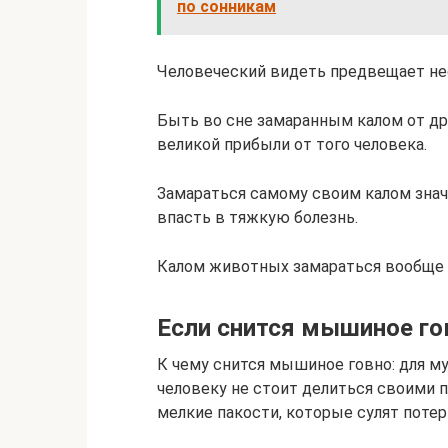
по сонникам
Человеческий видеть предвещает не
Быть во сне замаранным калом от др
великой прибыли от того человека.
Замараться самому своим калом знач
впасть в тяжкую болезнь.
Калом животных замараться вообще 
Если снится мышиное г
К чему снится мышиное говно: для м
человеку не стоит делиться своими
мелкие пакости, которые сулят поте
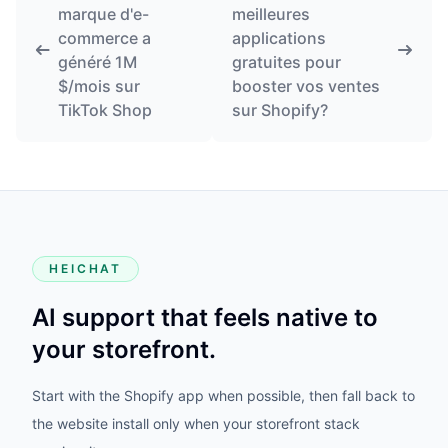
marque d'e-
meilleures
commerce a
applications
généré 1M
gratuites pour
$/mois sur
booster vos ventes
TikTok Shop
sur Shopify?
HEICHAT
AI support that feels native to
your storefront.
Start with the Shopify app when possible, then fall back to
the website install only when your storefront stack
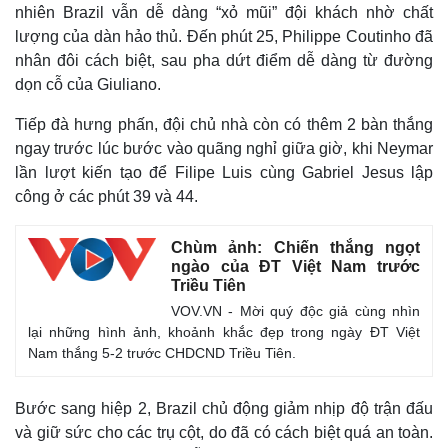
nhiên Brazil vẫn dễ dàng “xỏ mũi” đội khách nhờ chất
lượng của dàn hảo thủ. Đến phút 25, Philippe Coutinho đã
nhân đôi cách biệt, sau pha dứt điểm dễ dàng từ đường
dọn cỗ của Giuliano.
Tiếp đà hưng phấn, đội chủ nhà còn có thêm 2 bàn thắng
ngay trước lúc bước vào quãng nghỉ giữa giờ, khi Neymar
lần lượt kiến tạo để Filipe Luis cùng Gabriel Jesus lập
công ở các phút 39 và 44.
Chùm ảnh: Chiến thắng ngọt
ngào của ĐT Việt Nam trước
Triều Tiên
VOV.VN - Mời quý độc giả cùng nhìn
lại những hình ảnh, khoảnh khắc đẹp trong ngày ĐT Việt
Nam thắng 5-2 trước CHDCND Triều Tiên.
Bước sang hiệp 2, Brazil chủ động giảm nhịp độ trận đấu
và giữ sức cho các trụ cột, do đã có cách biệt quá an toàn.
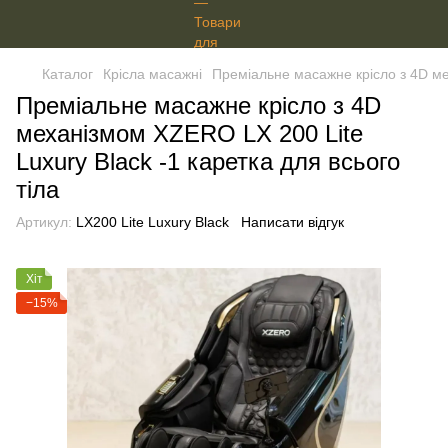
Каталог
Крісла масажні
Преміальне масажне крісло з 4D мех
Преміальне масажне крісло з 4D
механізмом XZERO LX 200 Lite
Luxury Black -1 каретка для всього
тіла
Артикул:
LX200 Lite Luxury Black
Написати відгук
Хіт
−15%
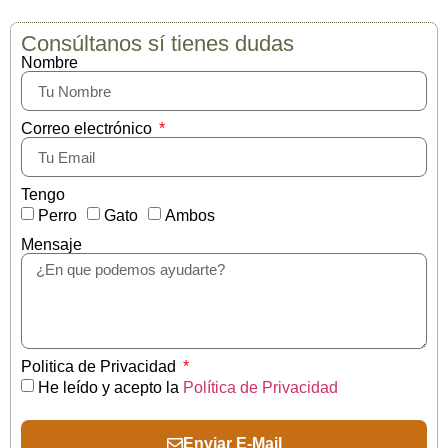
Consúltanos sí tienes dudas
Nombre
Correo electrónico
Tengo
Perro
Gato
Ambos
Mensaje
Politica de Privacidad
He leído y acepto la
Política de Privacidad
Enviar E-Mail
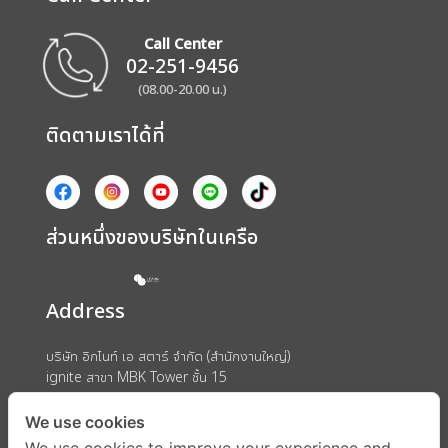
Call Center
02-251-9456
(08.00-20.00 น.)
ติดตามเราได้ที่
ส่วนหนึ่งของบริษัทในเครือ
Address
บริษัท อิกไนท์ เอ สตาร์ จำกัด (สำนักงานใหญ่)
ignite สาขา MBK Tower ชั้น 15
ถนนพญาไท แขวงวังใหม่ เขตปทุมวัน กรุงเทพมหานคร 10330
We use cookies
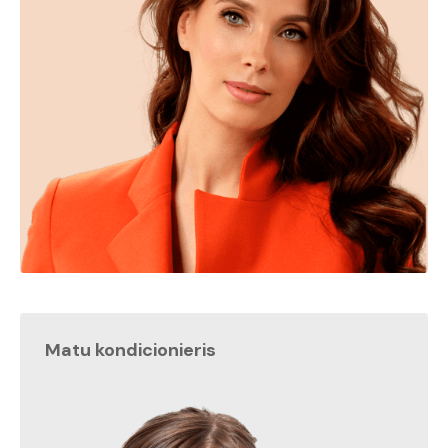
Matu kondicionieris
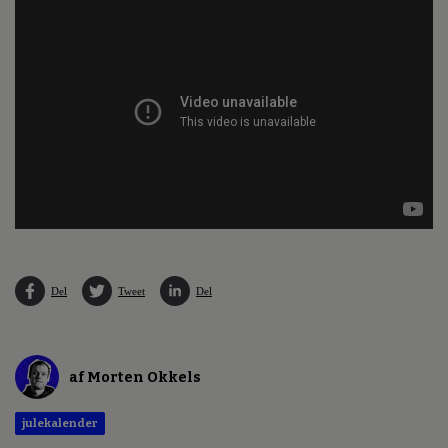
Del
Tweet
Del
af Morten Okkels
julekalender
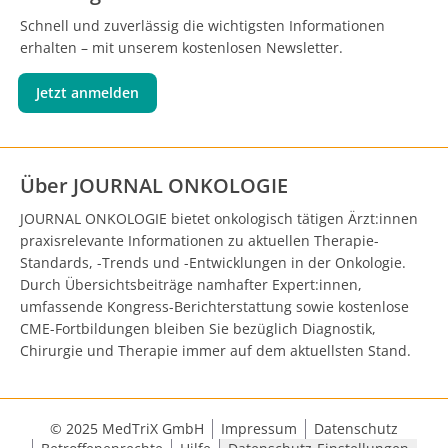
Schnell und zuverlässig die wichtigsten Informationen
erhalten – mit unserem kostenlosen Newsletter.
Jetzt anmelden
Über JOURNAL ONKOLOGIE
JOURNAL ONKOLOGIE bietet onkologisch tätigen Ärzt:innen
praxisrelevante Informationen zu aktuellen Therapie-
Standards, -Trends und -Entwicklungen in der Onkologie.
Durch Übersichtsbeiträge namhafter Expert:innen,
umfassende Kongress-Berichterstattung sowie kostenlose
CME-Fortbildungen bleiben Sie bezüglich Diagnostik,
Chirurgie und Therapie immer auf dem aktuellsten Stand.
© 2025 MedTriX GmbH
Impressum
Datenschutz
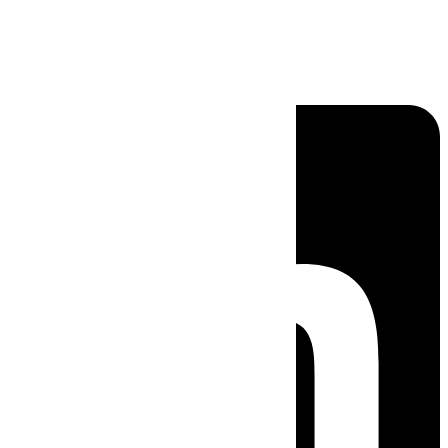
Linkedin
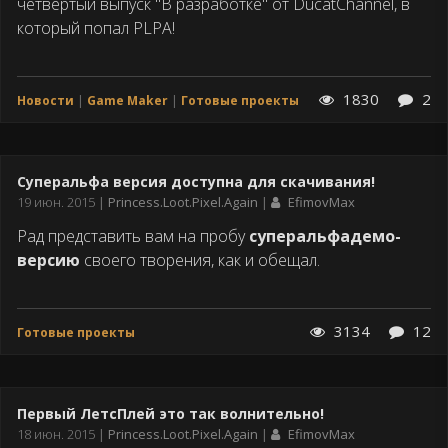
четвёртый выпуск "В разработке" от DucatChannel, в
который попал PLPA!
1830
2
Новости
Game Maker
Готовые проекты
Суперальфа версия доступна для скачивания!
Дата
19 июн. 2015
Princess.Loot.Pixel.Again
EfimovMax
публикации
Рад представить вам на пробу
суперальфадемо-
версию
своего творения, как и обещал.
3134
12
Готовые проекты
Первый ЛетсПлей это так волнительно!
Дата
18 июн. 2015
Princess.Loot.Pixel.Again
EfimovMax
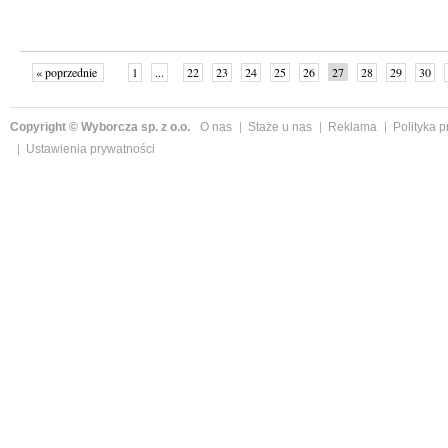
« poprzednie
1
...
22
23
24
25
26
27
28
29
30
»
Copyright © Wyborcza sp. z o.o.
O nas
Staże u nas
Reklama
Polityka 
Ustawienia prywatności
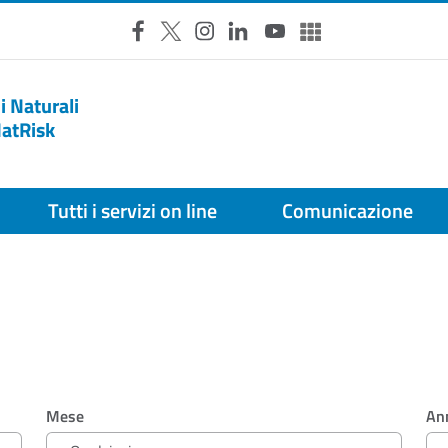
Facebook
X
Instagram
LinkedIn
YouTube
Altri social
i Naturali
NatRisk
Tutti i servizi on line
Comunicazione
Mese
An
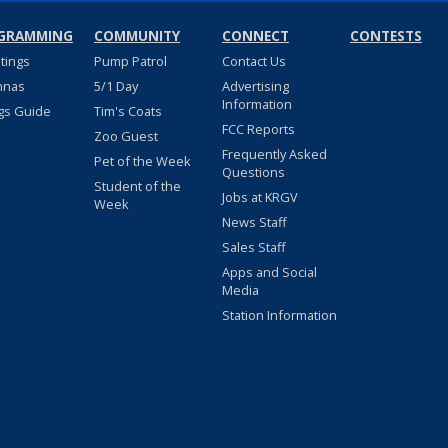
GRAMMING
COMMUNITY
CONNECT
CONTESTS
stings
Pump Patrol
Contact Us
nnas
5/1 Day
Advertising
Information
gs Guide
Tim's Coats
FCC Reports
Zoo Guest
Frequently Asked
Pet of the Week
Questions
Student of the
Jobs at KRGV
Week
News Staff
Sales Staff
Apps and Social
Media
Station Information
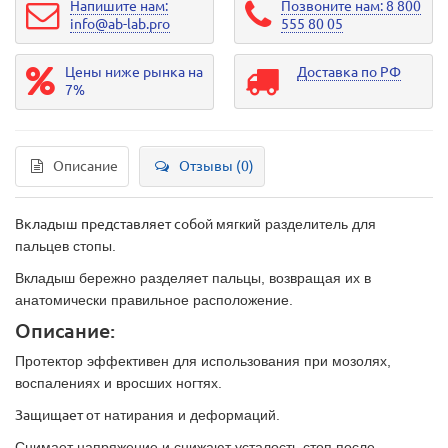
Напишите нам:
Позвоните нам: 8 800
info@ab-lab.pro
555 80 05
Цены ниже рынка на
Доставка по РФ
7%
Описание
Отзывы (0)
Вкладыш представляет собой
мягкий разделитель для
пальцев стопы.
Вкладыш
бережно разделяет пальцы, возвращая их в
анатомически правильное расположение.
Описание:
Протектор эффективен для использования при
мозолях,
воспалениях и вросших ногтях.
Защищает
от натирания и деформаций.
Снимает напряжение и снижают усталость стоп после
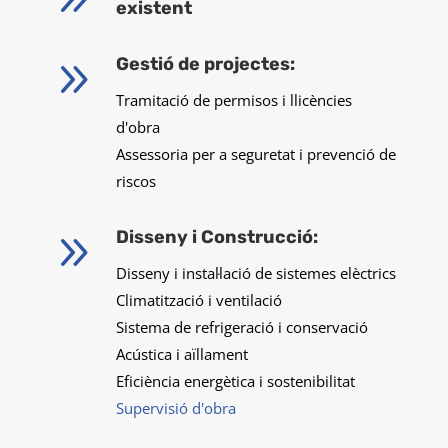
existent
9
Gestió de projectes:
Tramitació de permisos i llicències
d'obra
Assessoria per a seguretat i prevenció de
riscos
9
Disseny i Construcció:
Disseny i instal·lació de sistemes elèctrics
Climatització i ventilació
Sistema de refrigeració i conservació
Acústica i aïllament
Eficiència energètica i sostenibilitat
Supervisió d'obra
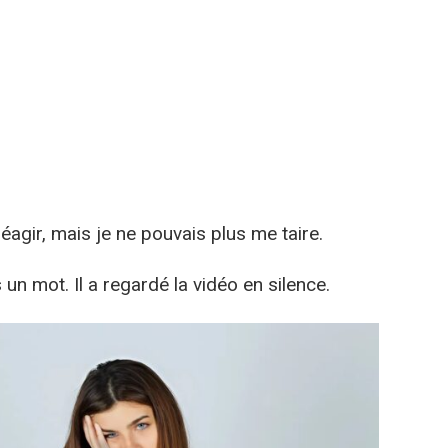
éagir, mais je ne pouvais plus me taire.
un mot. Il a regardé la vidéo en silence.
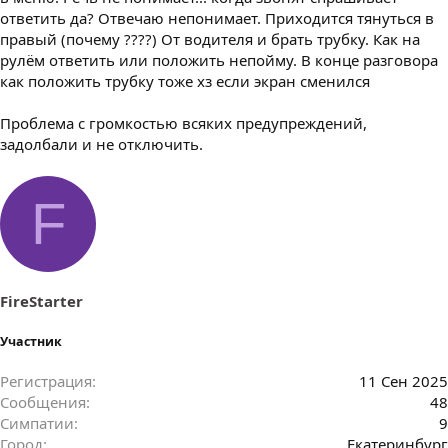
ответить да? Отвечаю непонимает. Приходится тянуться в
правый (почему ????) От водителя и брать трубку. Как на
рулём ответить или положить непойму. В конце разговора
как положить трубку тоже хз если экран сменился
Проблема с громкостью всяких предупреждений,
задолбали и не отключить.
F
FireStarter
Участник
Регистрация
11 Сен 2025
Сообщения
48
Симпатии
9
Город
Екатеринбург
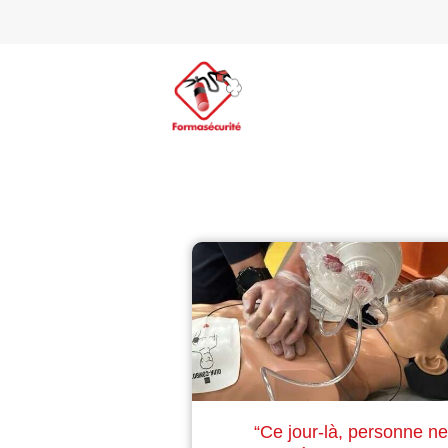
“Ce jour-là, personne ne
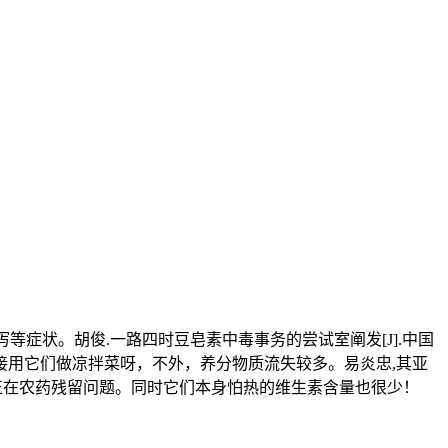
等症状。胡俊.一路四时豆皂素中毒事务的尝试室阐发[J].中国
间接用它们做凉拌菜呀，不外，养分物质流失较多。易炎忠,其亚
易存正在农药残留问题。同时它们本身怕热的维生素含量也很少！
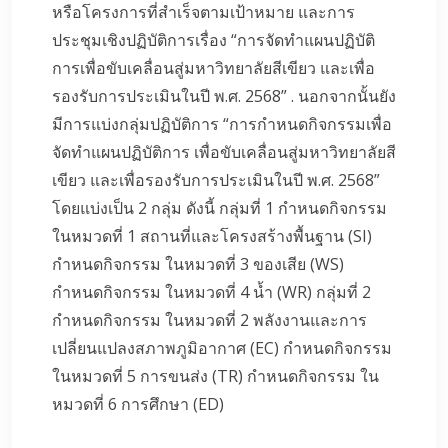
หรือโครงการที่สำเร็จตามเป้าหมาย และการ
ประชุมเชิงปฏิบัติการเรื่อง “การจัดทำแผนปฏิบัติ
การเพื่อขับเคลื่อนสู่มหาวิทยาลัยสีเขียว และเพื่อ
รองรับการประเมินในปี พ.ศ. 2568” . นอกจากนั้นยัง
มีการแบ่งกลุ่มปฏิบัติการ “การกำหนดกิจกรรมเพื่อ
จัดทำแผนปฏิบัติการ เพื่อขับเคลื่อนสู่มหาวิทยาลัยสี
เขียว และเพื่อรองรับการประเมินในปี พ.ศ. 2568”
โดยแบ่งเป็น 2 กลุ่ม ดังนี้ กลุ่มที่ 1 กำหนดกิจกรรม
ในหมวดที่ 1 สถานที่และโครงสร้างพื้นฐาน (SI)
กำหนดกิจกรรม ในหมวดที่ 3 ของเสีย (WS)
กำหนดกิจกรรม ในหมวดที่ 4 น้ำ (WR) กลุ่มที่ 2
กำหนดกิจกรรม ในหมวดที่ 2 พลังงานและการ
เปลี่ยนแปลงสภาพภูมิอากาศ (EC) กำหนดกิจกรรม
ในหมวดที่ 5 การขนส่ง (TR) กำหนดกิจกรรม ใน
หมวดที่ 6 การศึกษา (ED)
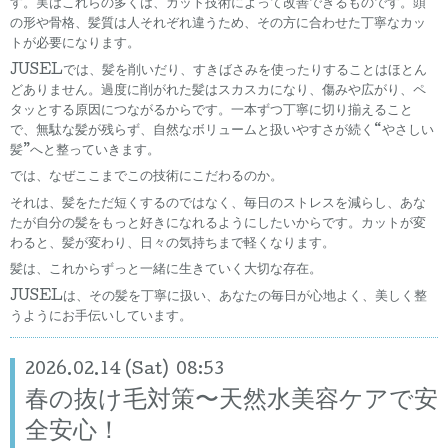
す。実はこれらの多くは、カット技術によって改善できるものです。頭
の形や骨格、髪質は人それぞれ違うため、その方に合わせた丁寧なカッ
トが必要になります。
JUSELでは、髪を削いだり、すきばさみを使ったりすることはほとん
どありません。過度に削がれた髪はスカスカになり、傷みや広がり、ペ
タッとする原因につながるからです。一本ずつ丁寧に切り揃えること
で、無駄な髪が残らず、自然なボリュームと扱いやすさが続く“やさしい
髪”へと整っていきます。
では、なぜここまでこの技術にこだわるのか。
それは、髪をただ短くするのではなく、毎日のストレスを減らし、あな
たが自分の髪をもっと好きになれるようにしたいからです。カットが変
わると、髪が変わり、日々の気持ちまで軽くなります。
髪は、これからずっと一緒に生きていく大切な存在。
JUSELは、その髪を丁寧に扱い、あなたの毎日が心地よく、美しく整
うようにお手伝いしています。
2026.02.14 (Sat) 08:53
春の抜け毛対策〜天然水美容ケアで安
全安心！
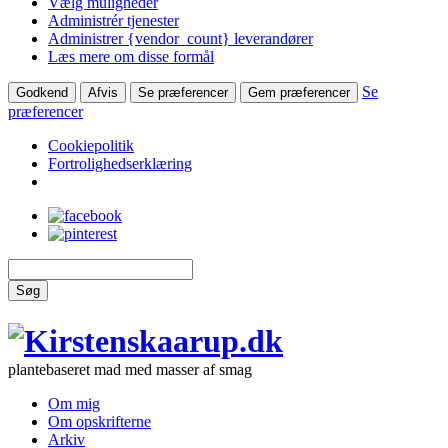
Vælg muligheder
Administrér tjenester
Administrer {vendor_count} leverandører
Læs mere om disse formål
Se
Godkend
Afvis
Se præferencer
Gem præferencer
præferencer
Cookiepolitik
Fortrolighedserklæring
Søg
plantebaseret mad med masser af smag
Om mig
Om opskrifterne
Arkiv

───

**WHAT THE TASK REQUIRES**
Pick each line holding the word "storefront" out of the data and copy it.

**ANSWER TO THE PROBLEM**
your storefront.
the website install only when your storefront stack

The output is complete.